In Florida, parties are required to issue a notice and opportunity to cure construction defects prior to filing suit. See Chapter 558, Florida Statutes. In the last several years there have been conflicting decisions at the trial court level as to whether a Chapter 558 notice constitutes a “suit” so as to trigger coverage under a CGL policy. In Altman Contractors, Inc. (“Altman”) v. Crum & Forster Specialty Ins. Co. (“Crum”), No. 15-12816 (11th Cir. August 2, 2016), this issue has arisen again.
Altman was the General Contractor on a high-rise condominium in south Florida. Altman purchased seven (7) consecutive one (1) year CGL policies from Crum. In April 2012, the Condominium served Altman with a Chapter 558 notice alleging various construction defects, resulting in property damage. In January of 2013, Altman tendered to Crum and demanded defense and indemnify under its CGL policy. Crum hired counsel to represent Altman in response to the Chapter 558 notice under a Reservation of Rights and took the position the Chapter 558 Notice did not equate to a “suit”, as defined in the policy. Crum refused to reimburse Altman for attorney’s fees incurred prior to Crum providing a defense and Altman filed suit against Crum seeking a declaratory judgment on Crum’s duty to defend and indemnify Altman and also seeking damages for breach of contract.
The Policy at issue states “[Crum] will have the right and duty to defend the insured against any “suit” seeking [“bodily injury” or “property damage”]. “However, [Crum] will have no duty to defend the insured against any “suit” seeking “bodily injury” or “property damage” to which this insurance does not apply.” A “suit” is defined as:
. . . a civil proceeding . . . includ[ing]: an arbitration proceeding in which such damages are claimed and to which the insured must submit or does submit with our consent; or [a]ny other alternative dispute resolution proceeding in which such damages are claimed and to which the insured submits with our consent.
Altman argued the Chapter 558 process is a “civil proceeding” and therefore a “suit” under the policy as “[it] is a condition precedent to bringing a lawsuit and impacts any subsequent lawsuit.” Altman alternatively argued if the Chapter 558 process is not a “suit,” it still qualifies as an “alternative dispute resolution proceeding,” triggering Crum’s duty to defend. In opposition, Crum argued a “suit” requires a proceeding that determines the insured’s legal liability to pay damages and the Chapter 558 process “provides no mechanism to seek, and no adjudicatory procedure for, a determination of the insured’s legal obligation to pay damages[.]”
Both parties argued that if the Court ruled against them, the outcome would frustrate the intent of the Florida Legislature. Altman argued if the Chapter 558 Notice process did not trigger a carrier’s duty to defend, then many insured would simply not respond to the Chapter 558 Notice so as to invite litigation which would then require a carrier to defend the insured. Crum on the other hand, argued forcing carriers to participate in the Chapter 558 process would increase costs to carriers and thus insureds. Moreover, Crum argued forcing carriers to defend the insured during the Chapter 558 process may cause claimants to obtain counsel during the process and result in both sides accumulating legal fees and diminishing the chance of settlement pre-suit.

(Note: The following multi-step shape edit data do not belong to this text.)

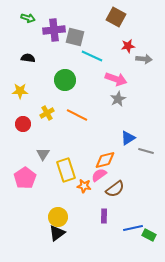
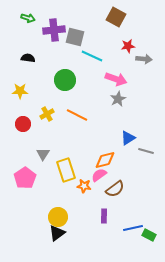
yellow cross: moved 1 px down
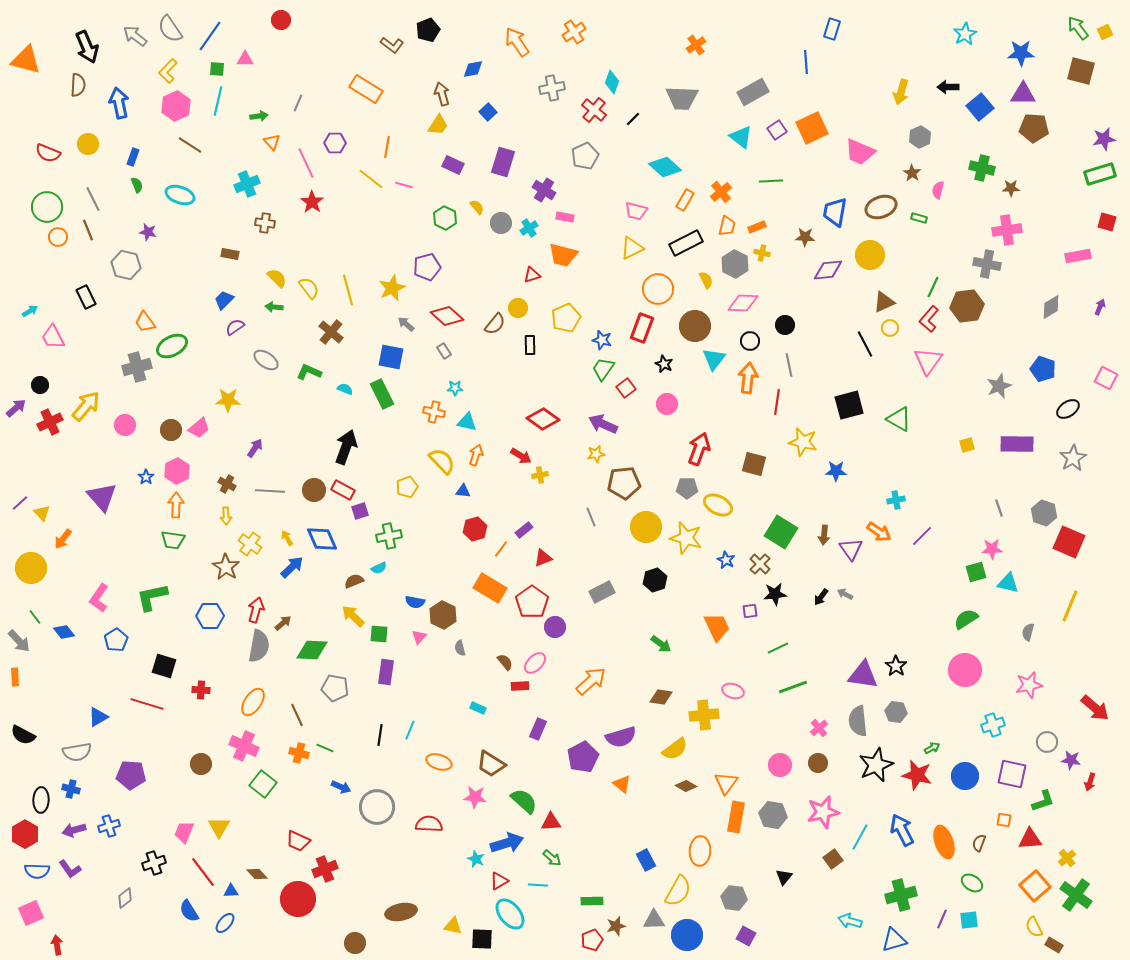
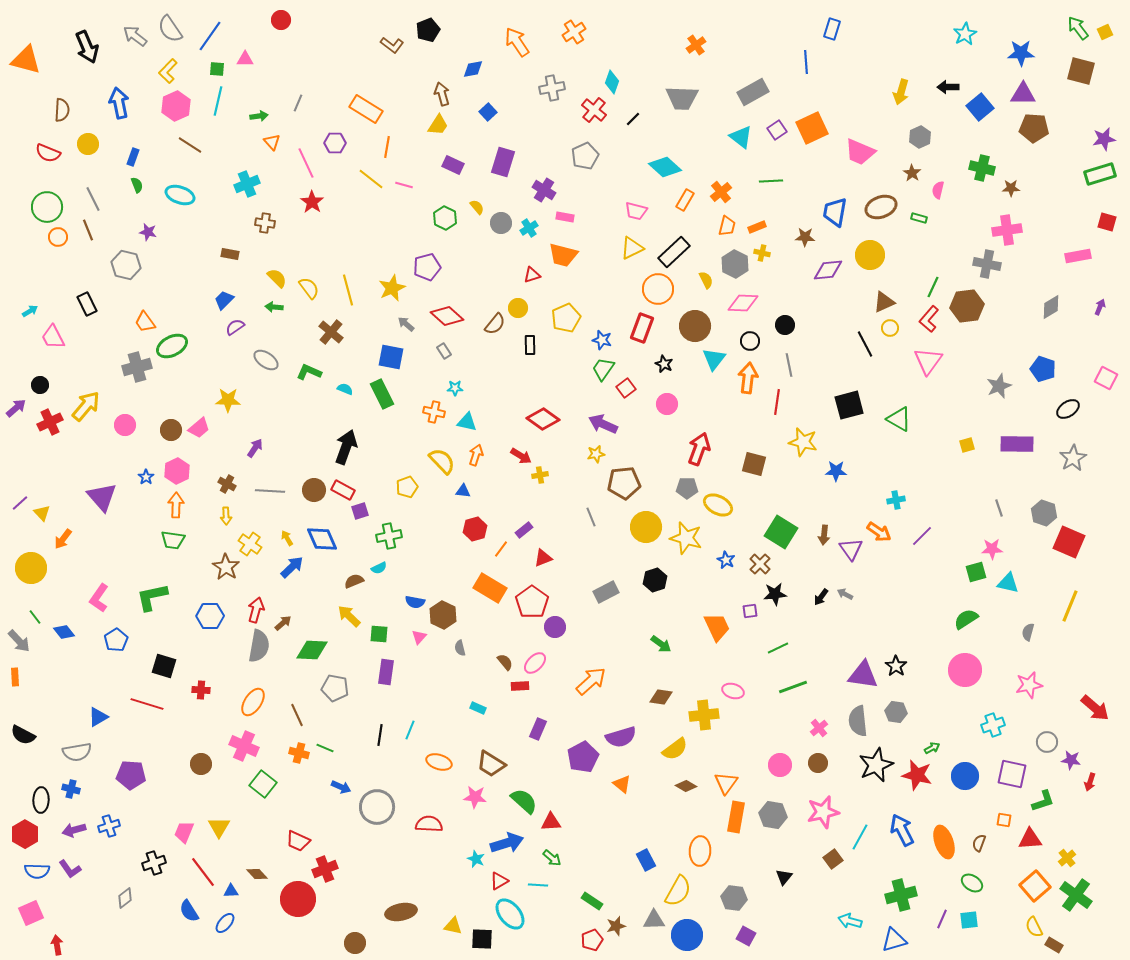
brown semicircle at (78, 85): moved 16 px left, 25 px down
orange rectangle at (366, 89): moved 20 px down
black rectangle at (686, 243): moved 12 px left, 9 px down; rotated 16 degrees counterclockwise
black rectangle at (86, 297): moved 1 px right, 7 px down
gray rectangle at (602, 592): moved 4 px right
yellow arrow at (353, 616): moved 4 px left
green rectangle at (592, 901): rotated 35 degrees clockwise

After hearing conflicting motions for summary judgment, the United States District Court for the Southern District of Florida ruled in favor of Crum, holding the language of the policy was not ambiguous and the Chapter 558 process was not a “suit” triggering Crum’s duty to defend. Further, the Court held the Chapter 558 process does not satisfy the definition of a “civil proceeding” under Black’s Law Dictionary and was not a “proceeding” as the overall purpose was to avoid the commencement of litigation altogether, and was not, as Altman had argued, a part of a larger civil action.
Altman appealed to the Eleventh Circuit who found the terms “suit” and “civil proceeding” were ambiguous and although the policy defined a “suit” as a “civil proceeding,” there was no corresponding definition of a “civil proceeding.” As “civil proceeding” was undefined, the Court found the definitions presented by both Altman and Crum were reasonable interpretations. The Court went further and discussed that although the Florida Supreme Court had interpreted the meaning of a “proceeding” in a statute, no Florida court to date had addressed the same issue as to an insurance policy. The Court attempted to look further by going outside of Florida but did not find any states whose notice and repair statute contained the same language as Chapter 558.
In light of the lack of clear case law, the significant policy implications, and the interplay with a state statute, the Eleventh Circuit certified the following question to the Florida Supreme Court: “Is the notice and repair process set forth in Chapter 558 of the Florida Statutes a “suit” within the meaning of the CGL policies issued by Crum to Altman?”
We will continue to follow this emerging case law closely and will report on any future rulings impacting these issues.